What needs to be done
From the records below, pull each line that has "مترجم".

◆ ◆ ◆ ◆ ◆

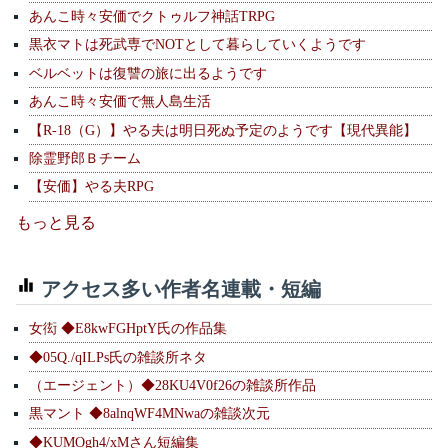
あんこ時々安価でクトゥルフ神話TRPG
黒衣マトは死武専でNOTとして暮らしていくようです
ベルベットは復讐の旅に出るようです
あんこ時々安価で無人島生活
【R-18（G）】やる夫は明日死ぬ予定のようです【現代異能】
除霊野郎Ｂチーム
【安価】やる夫RPG
もっと見る
アクセス多い作者名連載・短編
女衒 ◆E8kwFGHptY氏の作品集
◆05Q./qILPs氏の雑談所ネタ
（エージェント）◆28KU4V0f26の雑談所作品
黒マント ◆8alnqWF4MNwaの雑談次元
◆KUMOgh4/xMさん短編集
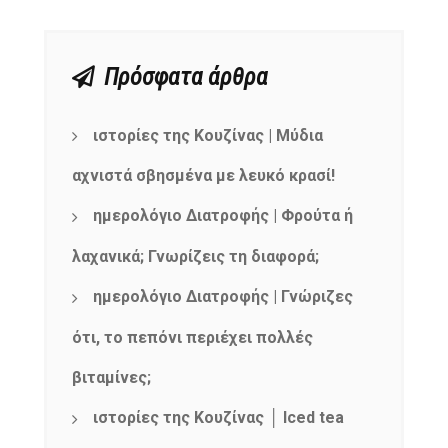
Πρόσφατα άρθρα
ιστορίες της Κουζίνας | Μύδια
αχνιστά σβησμένα με λευκό κρασί!
ημερολόγιο Διατροφής | Φρούτα ή
λαχανικά; Γνωρίζεις τη διαφορά;
ημερολόγιο Διατροφής | Γνώριζες
ότι, το πεπόνι περιέχει πολλές
βιταμίνες;
ιστορίες της Κουζίνας │ Iced tea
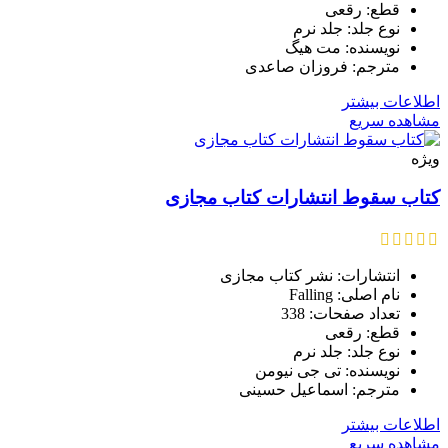
قطع: رقعی
نوع جلد: جلد نرم
نویسنده: مت هیگ
مترجم: فروزان صاعدی
اطلاعات بیشتر
مشاهده سریع
ویژه
کتاب سقوط انتشارات کتاب مجازی
انتشارات: نشر کتاب مجازی
نام اصلی: Falling
تعداد صفحات: 338
قطع: رقعی
نوع جلد: جلد نرم
نویسنده: تی جی نیومن
مترجم: اسماعیل حسینی
اطلاعات بیشتر
مشاهده سریع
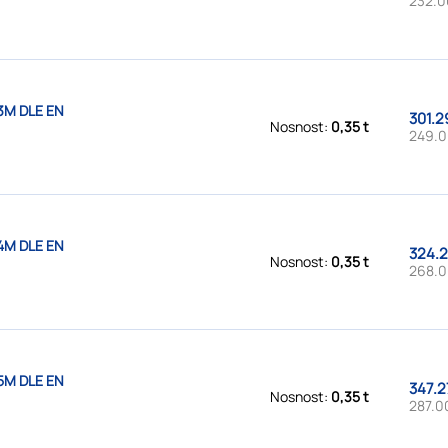
232.0
3M DLE EN
301.2
Nosnost:
0,35 t
249.0
4M DLE EN
324.2
Nosnost:
0,35 t
268.0
5M DLE EN
347.2
Nosnost:
0,35 t
287.0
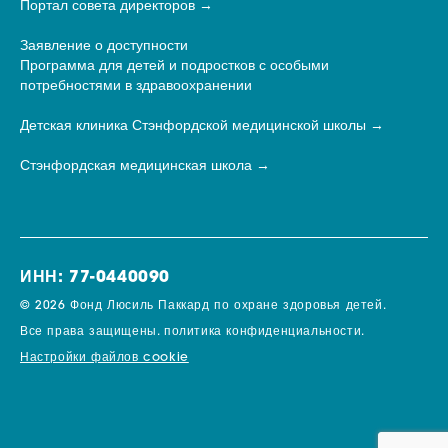
Портал совета директоров
Заявление о доступности
Программа для детей и подростков с особыми
потребностями в здравоохранении
Детская клиника Стэнфордской медицинской школы
Стэнфордская медицинская школа
ИНН: 77-0440090
© 2026 Фонд Люсиль Паккард по охране здоровья детей.
Все права защищены.
политика конфиденциальности.
Настройки файлов cookie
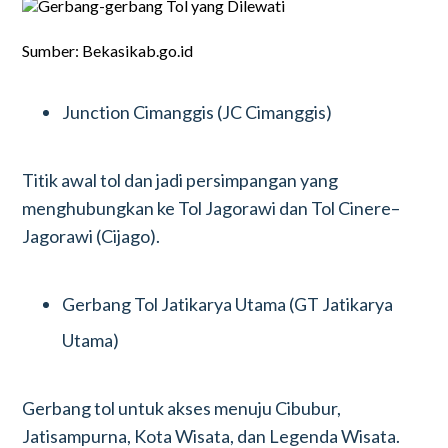
Sumber: Bekasikab.go.id
Junction Cimanggis (JC Cimanggis)
Titik awal tol dan jadi persimpangan yang
menghubungkan ke Tol Jagorawi dan Tol Cinere–
Jagorawi (Cijago).
Gerbang Tol Jatikarya Utama (GT Jatikarya
Utama)
Gerbang tol untuk akses menuju Cibubur,
Jatisampurna, Kota Wisata, dan Legenda Wisata.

◆ ◆ ◆ ◆ ◆

Answer section
مترجم: فروزان صاعدی
مترجم: اسماعیل حسینی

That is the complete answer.